[Records contained in a dataset]
--- START ---
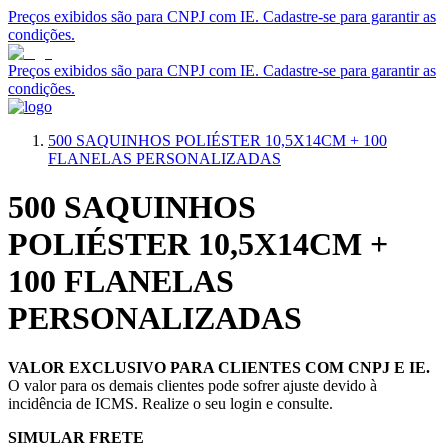
Preços exibidos são para CNPJ com IE. Cadastre-se para garantir as
condições.
Preços exibidos são para CNPJ com IE. Cadastre-se para garantir as
condições.
500 SAQUINHOS POLIÉSTER 10,5X14CM + 100
FLANELAS PERSONALIZADAS
500 SAQUINHOS
POLIÉSTER 10,5X14CM +
100 FLANELAS
PERSONALIZADAS
VALOR EXCLUSIVO PARA CLIENTES COM CNPJ E IE.
O valor para os demais clientes pode sofrer ajuste devido à
incidência de ICMS. Realize o seu login e consulte.
SIMULAR FRETE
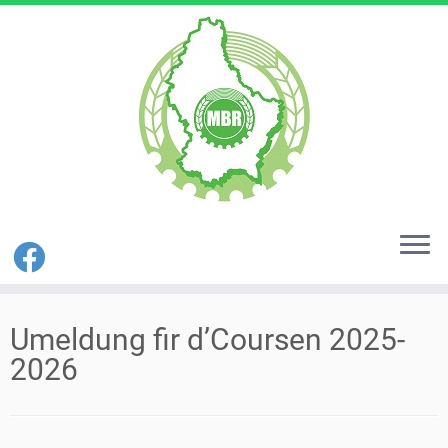
Zum
Inhalt
Umeldung fir d’Coursen 2025-
springen
2026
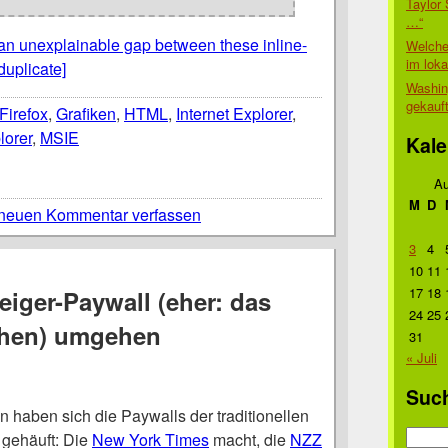
Taylor 
…“
 an unexplainable gap between these inline-
Welche
im lok
duplicate]
Washin
gekauf
Firefox
,
Grafiken
,
HTML
,
Internet Explorer
,
lorer
,
MSIE
Kale
Au
M
D
neuen Kommentar verfassen
3
4
10
11
17
18
eiger-Paywall (eher: das
24
25
hen) umgehen
31
« Juli
Suc
n haben sich die Paywalls der traditionellen
Suche
 gehäuft: Die
New York Times
macht, die
NZZ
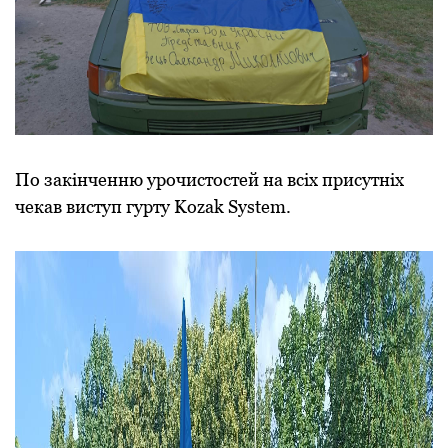
По закінченню урочистостей на всіх присутніх
чекав виступ гурту Kozak System.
--- END ---
Pull out each line of the records holding the string "SAQUINHOS".

500 SAQUINHOS POLIÉSTER 10,5X14CM + 100
500 SAQUINHOS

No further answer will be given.